Piadas fora de hora estragam
o novo suspense de Tim Burton

Isabela Boscov

 
Clive Coote
Johnny Depp como Ichabod: terror desafinado


O diretor Tim Burton é um sujeito esquisito. Basta conferir seus filmes mais famosos, como os dois primeiros Batman ou Edward Mãos de Tesoura, para perceber que isolamento, solidão e estranheza são os temas que ele persegue obsessivamente. O que o tornava muito especial era sua habilidade em incluir o lirismo nessa receita. Mas, desde sua penúltima fita, o fracasso Marte Ataca!, Burton começou a achar que sabe também fazer piadas. É um engano. Agora ele fornece mais uma prova de que deveria reservar suas gags aos jantares com amigos. Em A Lenda do Cavaleiro sem Cabeça (Sleepy Hollow, Estados Unidos, 1999), que estréia nesta sexta-feira em circuito nacional, ele insiste no humor fora de hora.
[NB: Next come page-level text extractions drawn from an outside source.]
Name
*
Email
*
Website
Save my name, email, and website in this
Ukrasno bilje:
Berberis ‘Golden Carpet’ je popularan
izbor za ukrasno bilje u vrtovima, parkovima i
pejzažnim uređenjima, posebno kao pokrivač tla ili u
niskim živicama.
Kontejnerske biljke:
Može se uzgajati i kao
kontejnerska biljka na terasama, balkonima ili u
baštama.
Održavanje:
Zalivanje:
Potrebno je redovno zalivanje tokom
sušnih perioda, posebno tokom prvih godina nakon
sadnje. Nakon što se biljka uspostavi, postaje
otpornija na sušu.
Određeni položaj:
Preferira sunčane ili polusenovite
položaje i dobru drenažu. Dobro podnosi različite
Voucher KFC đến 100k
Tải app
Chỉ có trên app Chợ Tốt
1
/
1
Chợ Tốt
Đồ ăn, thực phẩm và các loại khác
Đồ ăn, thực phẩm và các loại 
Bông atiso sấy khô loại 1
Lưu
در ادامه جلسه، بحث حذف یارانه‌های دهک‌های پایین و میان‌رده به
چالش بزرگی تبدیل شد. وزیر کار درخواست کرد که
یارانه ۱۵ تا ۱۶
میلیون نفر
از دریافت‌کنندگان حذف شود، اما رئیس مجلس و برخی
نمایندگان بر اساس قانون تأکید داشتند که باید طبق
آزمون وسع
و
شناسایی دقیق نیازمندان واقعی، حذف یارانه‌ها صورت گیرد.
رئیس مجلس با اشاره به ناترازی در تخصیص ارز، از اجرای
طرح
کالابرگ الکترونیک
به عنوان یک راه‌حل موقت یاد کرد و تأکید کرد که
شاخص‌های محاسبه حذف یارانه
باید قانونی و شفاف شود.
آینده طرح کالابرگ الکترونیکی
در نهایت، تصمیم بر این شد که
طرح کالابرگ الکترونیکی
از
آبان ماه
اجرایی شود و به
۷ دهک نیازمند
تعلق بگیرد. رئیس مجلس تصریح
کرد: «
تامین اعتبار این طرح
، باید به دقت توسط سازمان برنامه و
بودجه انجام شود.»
A história, adaptada de um conto clássico do escritor Washington Irving, se passa em 1799, num vilarejo perdido ao norte de Nova York, onde ocorre um festival de misteriosas decapitações. Nesse enredo que tende para o gótico, ele insiste na caracterização engraçadinha do detetive interpretado pelo ator Johnny Depp. Com isso, estragou o clima do que poderia ser um ótimo filme de horror. Quando se entrega às suas tristezas e angústias, Burton é um expoente do cinema americano. Como comediante, não passa do segundo escalão.